Feel like specialty stores are mostly dried up now. My father knew all the tool shops in San Antonio and I enjoyed just seeing the diversity of stuff to do anything (welding, electronics, fasteners, pneumatic tools, plywood, Camera Shops, etc.) I suppose there are a lot of these sorts of places but most of what I see is pretty generic consumer stuff (Home Depot, Wallmart, Amazon).
- WeirdStuff Warehouse - DIY PC computer parts, shareware floppies by the bin full, used electronic goods and components that sold inventory to ebay:outback6
- Halted/HSC - Somewhat similar to WeirdStuff but sold inventory to ebay:excess-solutions
- JDR Microdevices, which was more professional than DIY
- And there were specialized shops for vacuum tubes and particular kinds of electronic appliances, notably there were ~100 to 100's of independent IBM PC-compatible DIY computer retail shops in 1990's SF Bay Area region selling made-to-order beige box systems and DIY parts. (Back then, there was no RGB, no pane glass windows, and all computer cases were the same color of beige, with black and off-white only becoming available in the late 90's.) Not quite as fancy or organized as what is available elsewhere in the world like Shenzhen now, but more spread out and sometimes owned by hard-working, first-generation immigrant families who represented the best of America's melting pot and American sole-proprietor entrepreneurship. They were small stores put out of business by the multi-store and hypermart chains like Central Computer Systems, NCA Peripherals, Fry's Electronics, and CompUSA.
Nationally, there were:
- Heathkit - mail-order, educational, self-paced kits including ham radio, major home appliances, and test equipment like TVs and oscilloscopes
- RadioShack ("RatShack") - electronic components, soldering and hobbyist parts, many electronic kits for kids
- Fry's Electronics - many shelves of electronic components and assembly tools that never received much attention, it was mostly a convenience store if you were doing commercial work and needed something overpriced now
Asside: where has this american-english prediction for adding random prepositions come from?
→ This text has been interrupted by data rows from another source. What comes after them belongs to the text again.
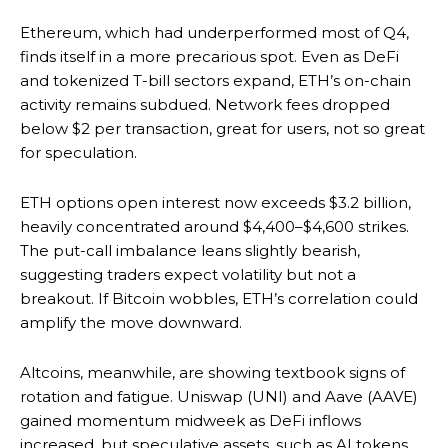
Ethereum, which had underperformed most of Q4,
finds itself in a more precarious spot. Even as DeFi
and tokenized T-bill sectors expand, ETH’s on-chain
activity remains subdued. Network fees dropped
below $2 per transaction, great for users, not so great
for speculation.
ETH options open interest now exceeds $3.2 billion,
heavily concentrated around $4,400–$4,600 strikes.
The put-call imbalance leans slightly bearish,
suggesting traders expect volatility but not a
breakout. If Bitcoin wobbles, ETH’s correlation could
amplify the move downward.
Altcoins, meanwhile, are showing textbook signs of
rotation and fatigue. Uniswap (UNI) and Aave (AAVE)
gained momentum midweek as DeFi inflows
increased, but speculative assets, such as AI tokens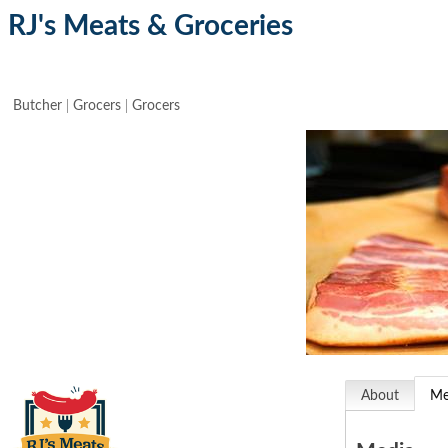
RJ's Meats & Groceries
Butcher
Grocers
Grocers
About
Me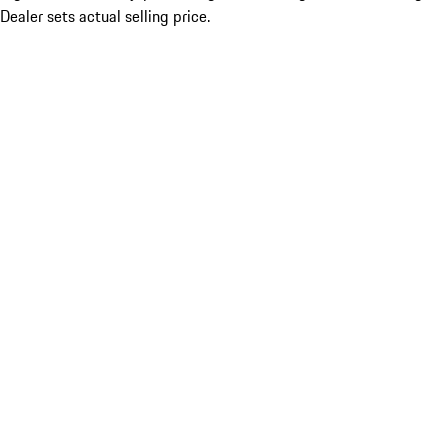
Dealer sets actual selling price.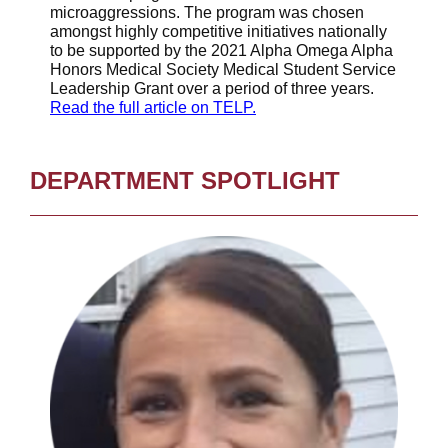
microaggressions. The program was chosen
amongst highly competitive initiatives nationally
to be supported by the 2021 Alpha Omega Alpha
Honors Medical Society Medical Student Service
Leadership Grant over a period of three years.
Read the full article on TELP.
DEPARTMENT SPOTLIGHT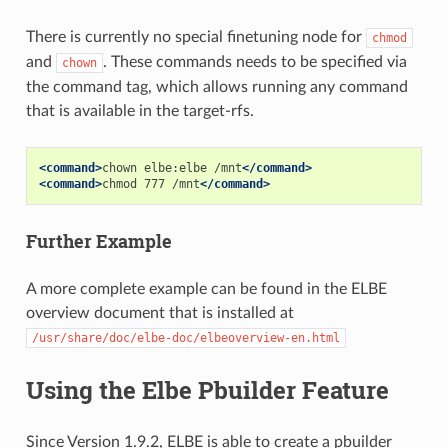
There is currently no special finetuning node for
chmod
and
. These commands needs to be specified via
chown
the command tag, which allows running any command
that is available in the target-rfs.
<command>
chown
elbe:elbe
/mnt
</command>
<command>
chmod
777
/mnt
</command>
Further Example
A more complete example can be found in the ELBE
overview document that is installed at
/usr/share/doc/elbe-doc/elbeoverview-en.html
Using the Elbe Pbuilder Feature
Since Version 1.9.2, ELBE is able to create a pbuilder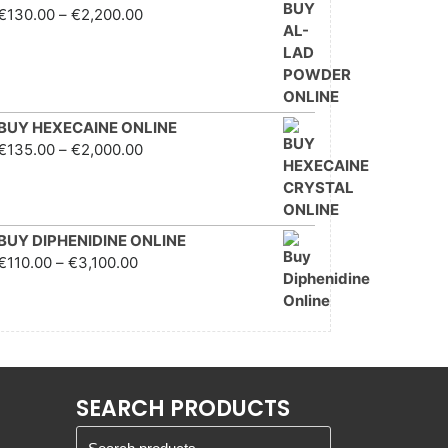
Price range: €130.00
€
130.00
–
€
2,200.00
through €2,200.00
BUY HEXECAINE ONLINE
Price range: €135.00
€
135.00
–
€
2,000.00
through €2,000.00
BUY DIPHENIDINE ONLINE
Price range: €110.00
€
110.00
–
€
3,100.00
through €3,100.00
SEARCH PRODUCTS
Search for:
Everyone now builds ‘out’ things instead of just building them, hates ‘on’ things instead of just disliking them from the comfort of their chair, and I was today told to switch ‘up’ a config file for a tiling window manager. I don’t remember this from the 2000s.
To me, some of the despair/nostalgia comes from how I once saw all this technology as an empowering wave for individuals to accomplish their goals, a kind of capital for the little guy.
Nowadays it feels like it's all controlled by big companies to entrap individuals in an extractive web. At best, you can only solve your problems on their terms.